___ Supplied information
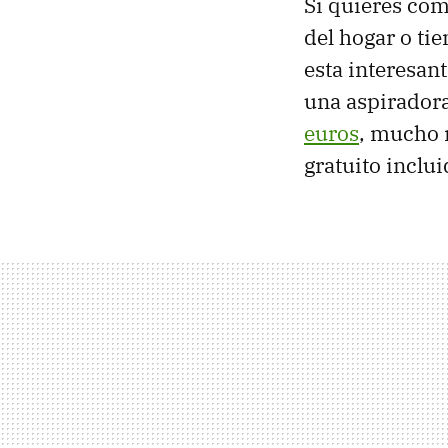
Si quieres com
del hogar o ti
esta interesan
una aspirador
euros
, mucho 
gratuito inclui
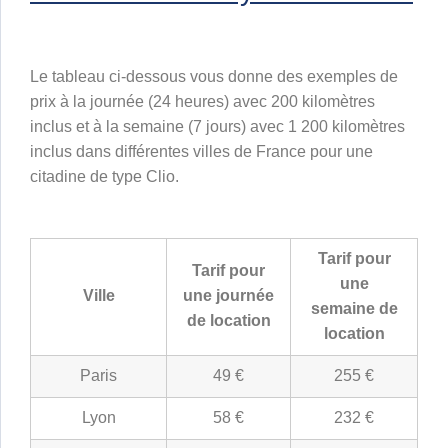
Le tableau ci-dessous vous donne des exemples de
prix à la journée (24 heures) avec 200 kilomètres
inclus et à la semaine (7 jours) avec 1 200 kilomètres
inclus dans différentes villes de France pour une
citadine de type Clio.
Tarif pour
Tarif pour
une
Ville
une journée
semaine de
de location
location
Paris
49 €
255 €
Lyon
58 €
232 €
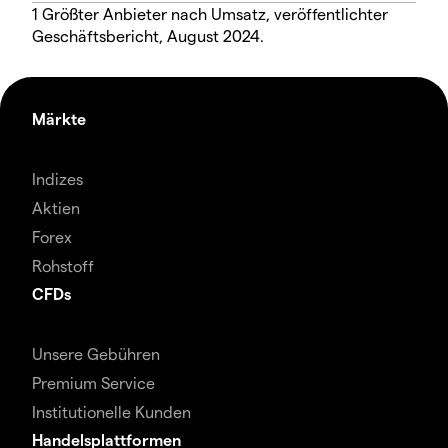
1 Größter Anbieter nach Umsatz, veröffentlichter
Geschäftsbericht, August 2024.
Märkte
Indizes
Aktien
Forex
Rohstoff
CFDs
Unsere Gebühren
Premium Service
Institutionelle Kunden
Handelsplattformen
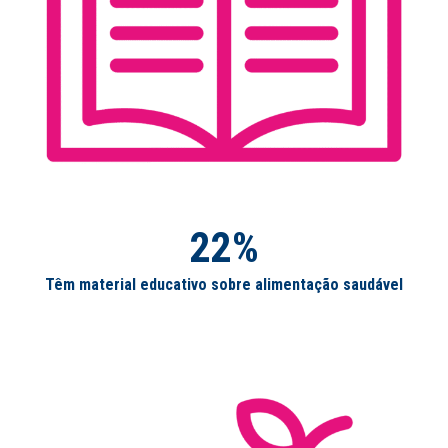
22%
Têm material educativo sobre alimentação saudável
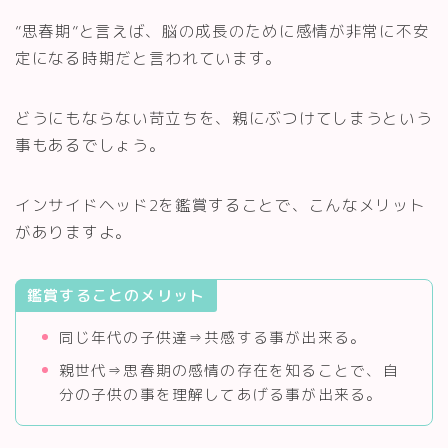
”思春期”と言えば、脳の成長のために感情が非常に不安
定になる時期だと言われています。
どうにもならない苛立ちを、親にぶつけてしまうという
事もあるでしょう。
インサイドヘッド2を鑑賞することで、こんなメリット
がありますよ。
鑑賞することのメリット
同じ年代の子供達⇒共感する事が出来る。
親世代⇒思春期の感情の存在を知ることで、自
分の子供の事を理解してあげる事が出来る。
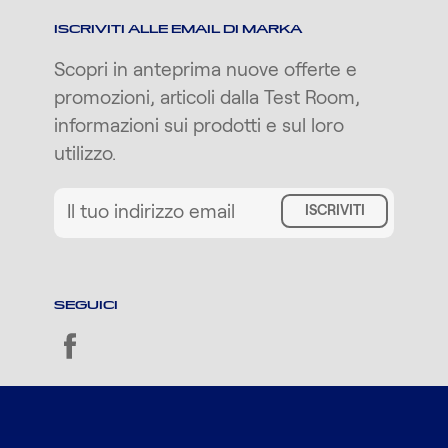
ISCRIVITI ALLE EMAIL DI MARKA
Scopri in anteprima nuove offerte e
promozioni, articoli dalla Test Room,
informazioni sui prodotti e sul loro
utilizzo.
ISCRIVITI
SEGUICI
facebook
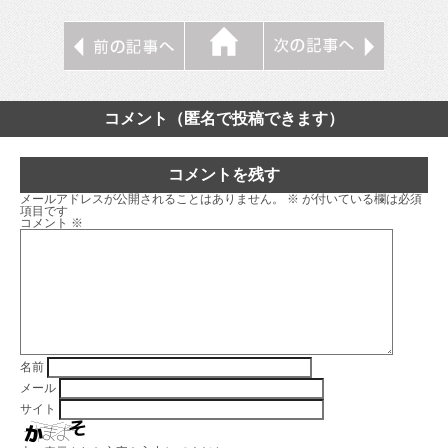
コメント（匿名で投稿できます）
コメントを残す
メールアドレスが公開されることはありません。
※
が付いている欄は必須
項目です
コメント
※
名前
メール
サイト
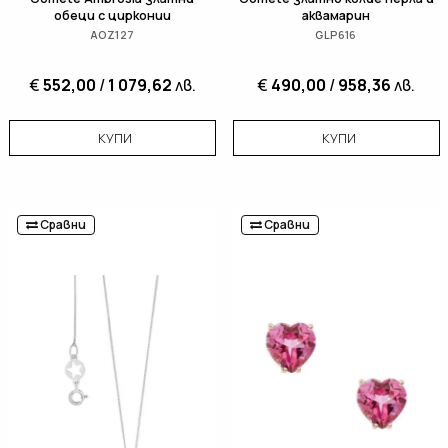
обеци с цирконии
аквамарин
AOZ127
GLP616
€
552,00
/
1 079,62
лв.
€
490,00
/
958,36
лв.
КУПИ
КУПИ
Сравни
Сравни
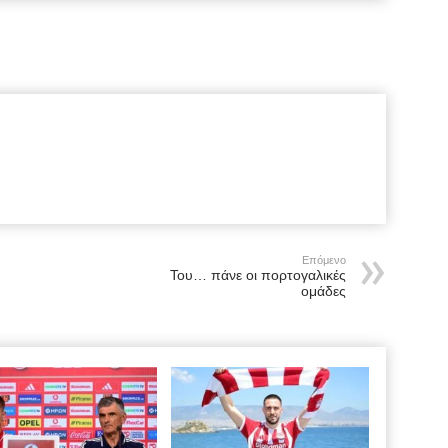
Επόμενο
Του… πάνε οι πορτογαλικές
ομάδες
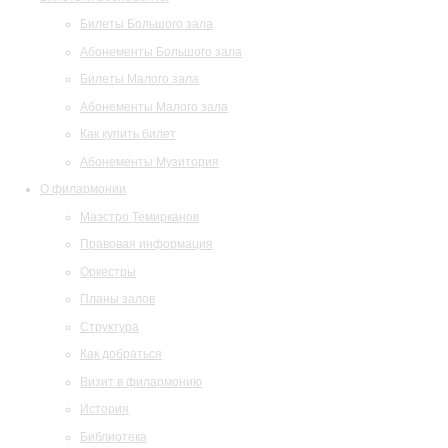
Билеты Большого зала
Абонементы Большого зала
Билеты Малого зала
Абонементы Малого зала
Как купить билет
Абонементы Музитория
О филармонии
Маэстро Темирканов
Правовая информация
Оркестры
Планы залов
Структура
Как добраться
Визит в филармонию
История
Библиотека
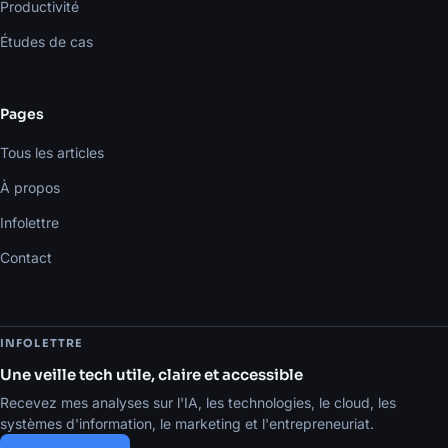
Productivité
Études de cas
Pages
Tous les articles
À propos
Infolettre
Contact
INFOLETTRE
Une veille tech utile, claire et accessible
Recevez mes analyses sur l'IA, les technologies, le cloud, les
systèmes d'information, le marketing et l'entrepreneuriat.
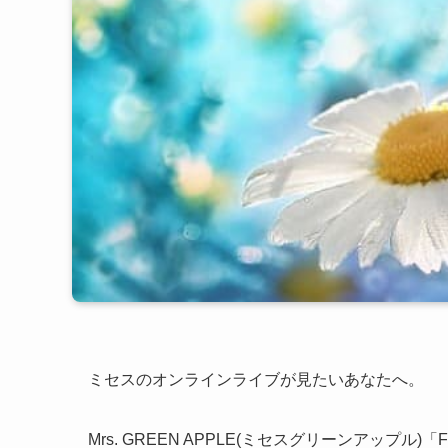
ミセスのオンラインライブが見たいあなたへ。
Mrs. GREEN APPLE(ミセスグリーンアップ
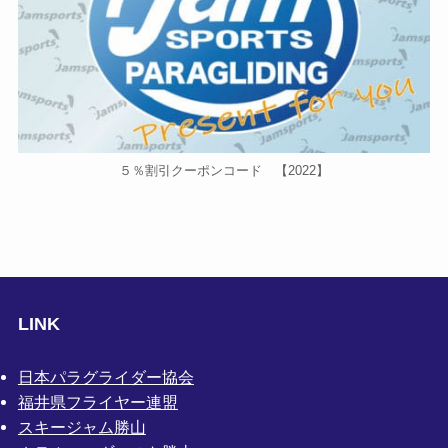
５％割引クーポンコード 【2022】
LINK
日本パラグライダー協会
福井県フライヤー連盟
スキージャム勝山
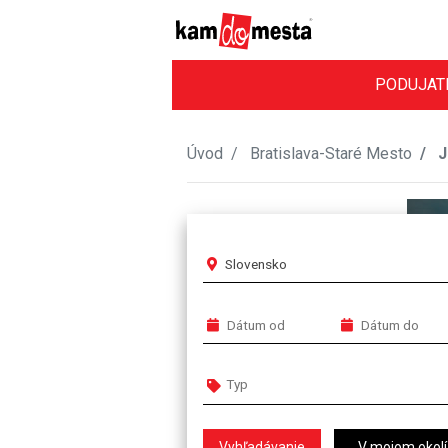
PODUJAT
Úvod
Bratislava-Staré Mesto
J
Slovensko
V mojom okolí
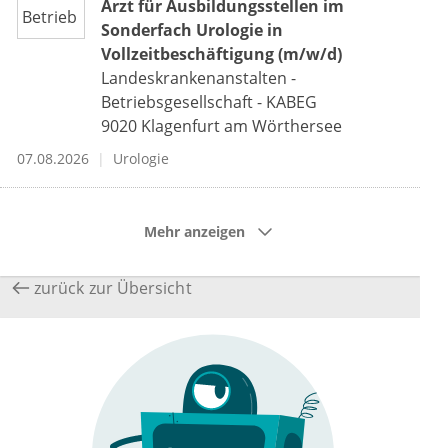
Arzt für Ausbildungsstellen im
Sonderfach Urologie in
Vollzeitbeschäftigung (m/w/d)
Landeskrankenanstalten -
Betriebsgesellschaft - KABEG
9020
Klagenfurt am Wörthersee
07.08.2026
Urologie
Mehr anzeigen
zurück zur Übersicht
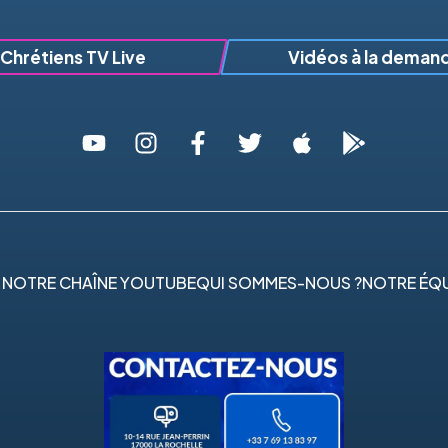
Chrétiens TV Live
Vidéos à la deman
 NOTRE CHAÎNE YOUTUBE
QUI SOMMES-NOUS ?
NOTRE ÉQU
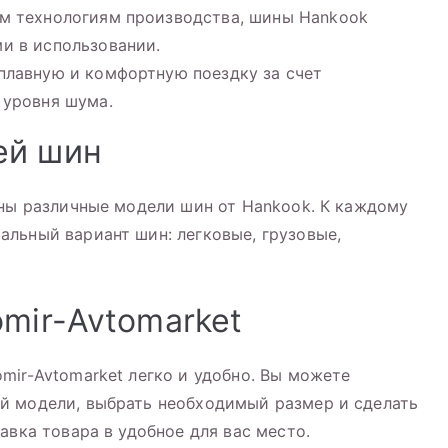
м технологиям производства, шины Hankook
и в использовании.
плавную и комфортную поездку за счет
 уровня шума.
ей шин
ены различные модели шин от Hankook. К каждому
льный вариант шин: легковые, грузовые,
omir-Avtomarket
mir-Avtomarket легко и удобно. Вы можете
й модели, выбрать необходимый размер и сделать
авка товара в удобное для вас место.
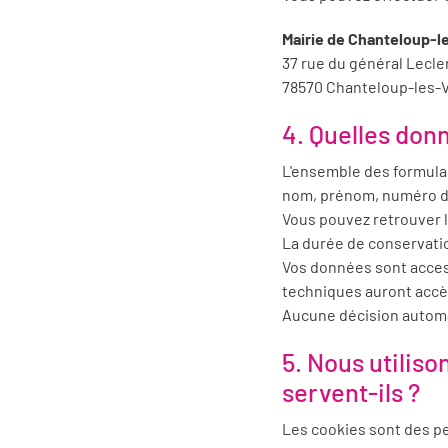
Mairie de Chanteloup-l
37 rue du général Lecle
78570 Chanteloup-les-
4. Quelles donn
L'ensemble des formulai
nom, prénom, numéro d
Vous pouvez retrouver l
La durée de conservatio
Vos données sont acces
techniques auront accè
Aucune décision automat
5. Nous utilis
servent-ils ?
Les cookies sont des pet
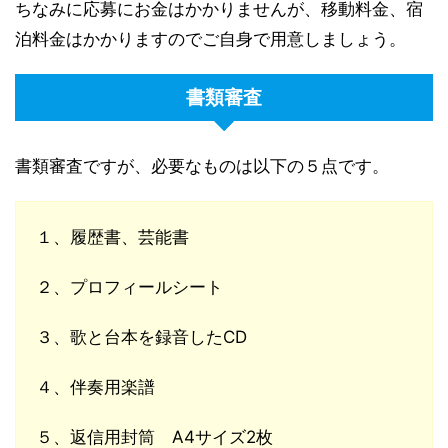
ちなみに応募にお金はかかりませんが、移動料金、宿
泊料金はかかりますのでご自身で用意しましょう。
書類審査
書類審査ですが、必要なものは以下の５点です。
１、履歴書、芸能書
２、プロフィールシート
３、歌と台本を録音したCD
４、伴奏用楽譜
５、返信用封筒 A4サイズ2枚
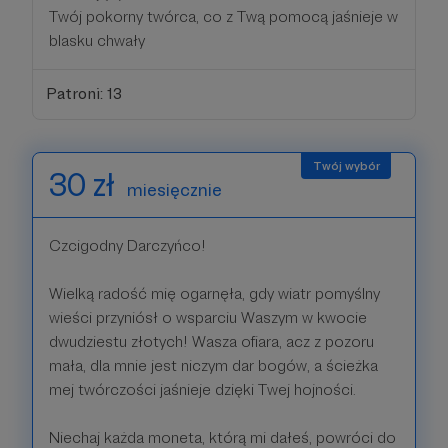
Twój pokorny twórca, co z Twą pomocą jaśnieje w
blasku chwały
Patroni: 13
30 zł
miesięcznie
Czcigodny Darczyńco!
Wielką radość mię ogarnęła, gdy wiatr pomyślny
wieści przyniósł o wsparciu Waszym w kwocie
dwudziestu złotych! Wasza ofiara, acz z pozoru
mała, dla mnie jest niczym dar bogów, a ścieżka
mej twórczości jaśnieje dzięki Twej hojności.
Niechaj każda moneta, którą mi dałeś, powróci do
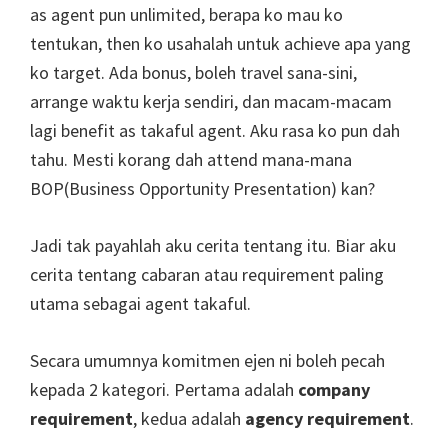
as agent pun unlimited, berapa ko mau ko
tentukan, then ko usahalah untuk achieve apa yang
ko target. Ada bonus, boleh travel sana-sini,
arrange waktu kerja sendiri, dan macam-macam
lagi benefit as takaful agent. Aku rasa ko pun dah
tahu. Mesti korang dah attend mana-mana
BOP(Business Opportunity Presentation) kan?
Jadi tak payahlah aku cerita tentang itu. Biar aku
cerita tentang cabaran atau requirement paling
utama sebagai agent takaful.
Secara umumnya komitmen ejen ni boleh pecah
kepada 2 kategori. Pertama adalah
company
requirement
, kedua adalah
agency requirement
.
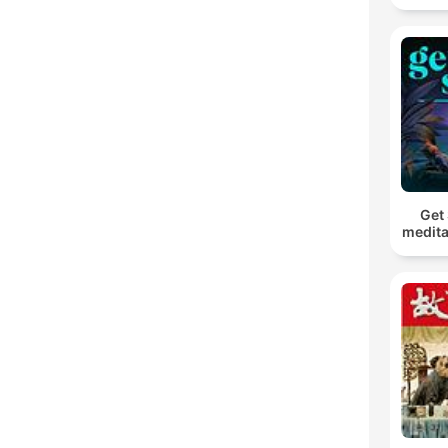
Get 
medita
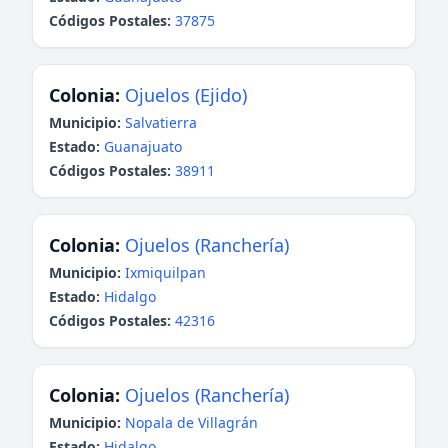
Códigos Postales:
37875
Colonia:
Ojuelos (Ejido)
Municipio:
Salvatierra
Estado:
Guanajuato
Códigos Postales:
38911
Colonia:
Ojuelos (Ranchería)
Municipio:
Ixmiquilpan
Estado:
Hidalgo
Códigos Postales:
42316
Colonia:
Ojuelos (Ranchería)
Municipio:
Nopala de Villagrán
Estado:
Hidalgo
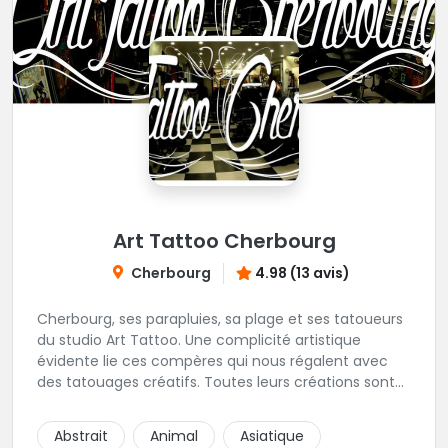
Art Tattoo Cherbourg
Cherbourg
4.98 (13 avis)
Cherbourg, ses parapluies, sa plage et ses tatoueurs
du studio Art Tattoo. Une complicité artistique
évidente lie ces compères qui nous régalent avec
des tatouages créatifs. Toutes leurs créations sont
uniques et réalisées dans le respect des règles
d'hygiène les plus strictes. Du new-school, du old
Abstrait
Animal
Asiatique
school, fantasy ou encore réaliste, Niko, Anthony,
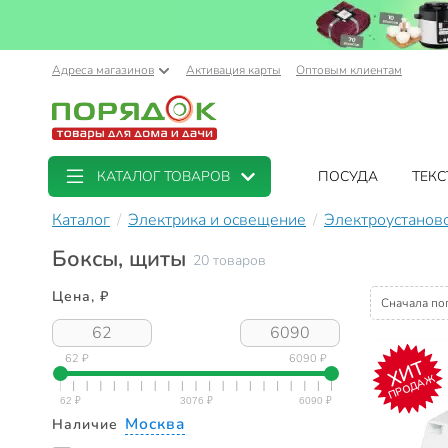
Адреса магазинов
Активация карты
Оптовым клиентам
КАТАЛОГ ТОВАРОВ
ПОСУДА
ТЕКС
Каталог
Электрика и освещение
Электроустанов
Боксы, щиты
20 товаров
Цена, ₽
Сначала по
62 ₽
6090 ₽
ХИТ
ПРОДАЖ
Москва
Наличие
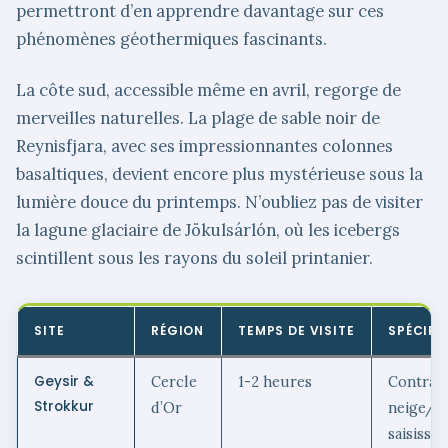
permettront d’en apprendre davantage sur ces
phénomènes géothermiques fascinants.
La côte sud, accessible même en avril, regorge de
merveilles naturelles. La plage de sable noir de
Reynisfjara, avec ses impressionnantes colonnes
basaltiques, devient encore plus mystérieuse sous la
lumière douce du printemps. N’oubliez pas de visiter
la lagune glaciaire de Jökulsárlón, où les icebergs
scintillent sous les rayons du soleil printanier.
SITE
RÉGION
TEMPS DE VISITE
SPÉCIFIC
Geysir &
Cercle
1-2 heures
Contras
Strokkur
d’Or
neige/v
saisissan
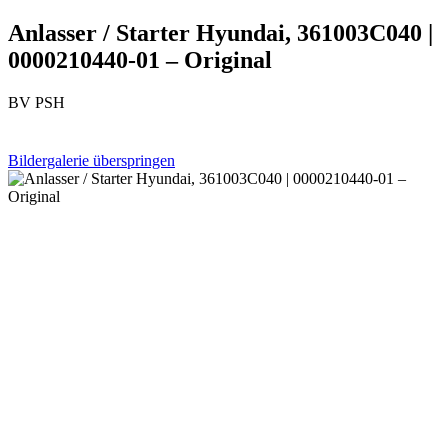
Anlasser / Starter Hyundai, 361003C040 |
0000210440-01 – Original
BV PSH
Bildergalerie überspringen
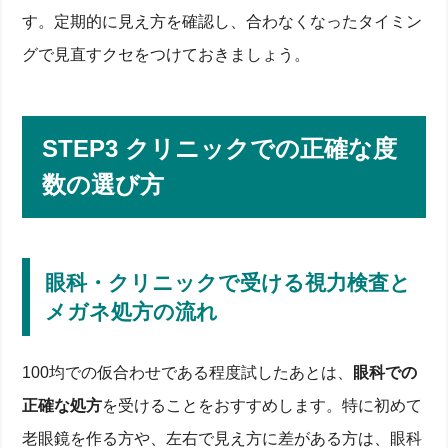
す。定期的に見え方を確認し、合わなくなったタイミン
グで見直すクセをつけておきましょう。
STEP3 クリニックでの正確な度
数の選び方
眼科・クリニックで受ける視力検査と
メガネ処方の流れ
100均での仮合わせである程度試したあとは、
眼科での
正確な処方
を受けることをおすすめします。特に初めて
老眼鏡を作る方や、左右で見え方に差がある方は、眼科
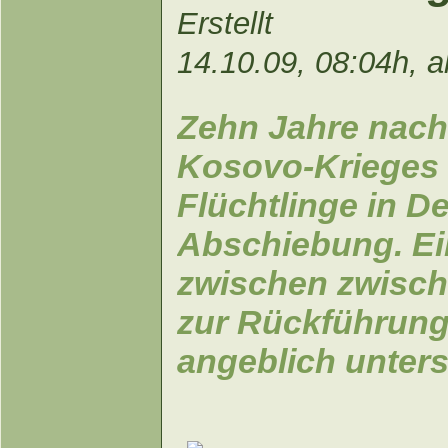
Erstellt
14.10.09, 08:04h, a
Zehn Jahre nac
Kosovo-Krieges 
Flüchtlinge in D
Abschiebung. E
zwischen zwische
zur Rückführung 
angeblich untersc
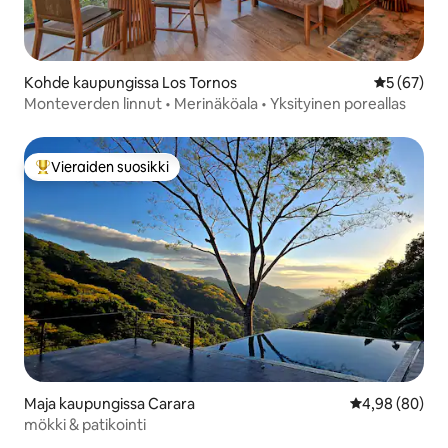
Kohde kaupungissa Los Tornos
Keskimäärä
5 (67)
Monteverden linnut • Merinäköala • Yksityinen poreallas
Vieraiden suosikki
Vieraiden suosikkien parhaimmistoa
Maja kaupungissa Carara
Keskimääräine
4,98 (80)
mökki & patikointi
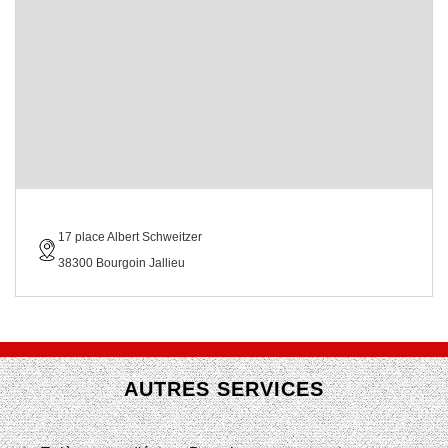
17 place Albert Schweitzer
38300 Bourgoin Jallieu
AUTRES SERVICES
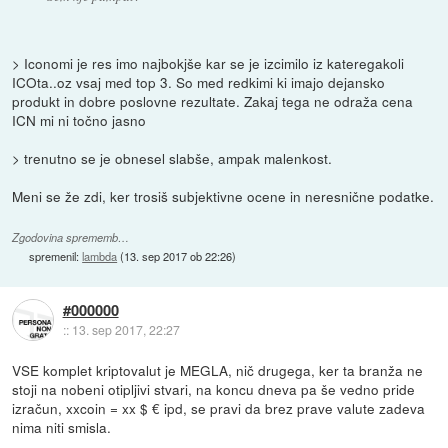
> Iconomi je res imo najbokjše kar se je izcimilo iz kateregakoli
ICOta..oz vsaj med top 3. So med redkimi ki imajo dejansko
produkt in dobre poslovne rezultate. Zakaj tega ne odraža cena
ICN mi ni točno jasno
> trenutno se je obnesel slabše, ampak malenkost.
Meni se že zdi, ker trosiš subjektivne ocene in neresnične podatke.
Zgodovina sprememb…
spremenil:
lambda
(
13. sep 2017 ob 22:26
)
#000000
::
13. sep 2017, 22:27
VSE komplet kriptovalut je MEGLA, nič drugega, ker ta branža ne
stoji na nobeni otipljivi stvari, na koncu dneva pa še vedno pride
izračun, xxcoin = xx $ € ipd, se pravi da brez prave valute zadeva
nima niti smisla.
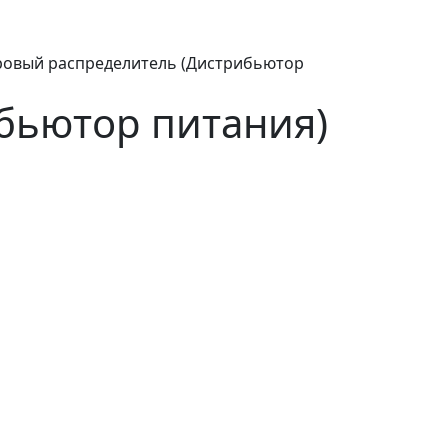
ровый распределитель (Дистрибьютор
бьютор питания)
______
* _Task item_
Only the lines containing the string "inclus" are needed; pull them out of the records.

* _Answer to this task_
inclus et à la semaine (7 jours) avec 1 200 kilomètres
inclus dans différentes villes de France pour une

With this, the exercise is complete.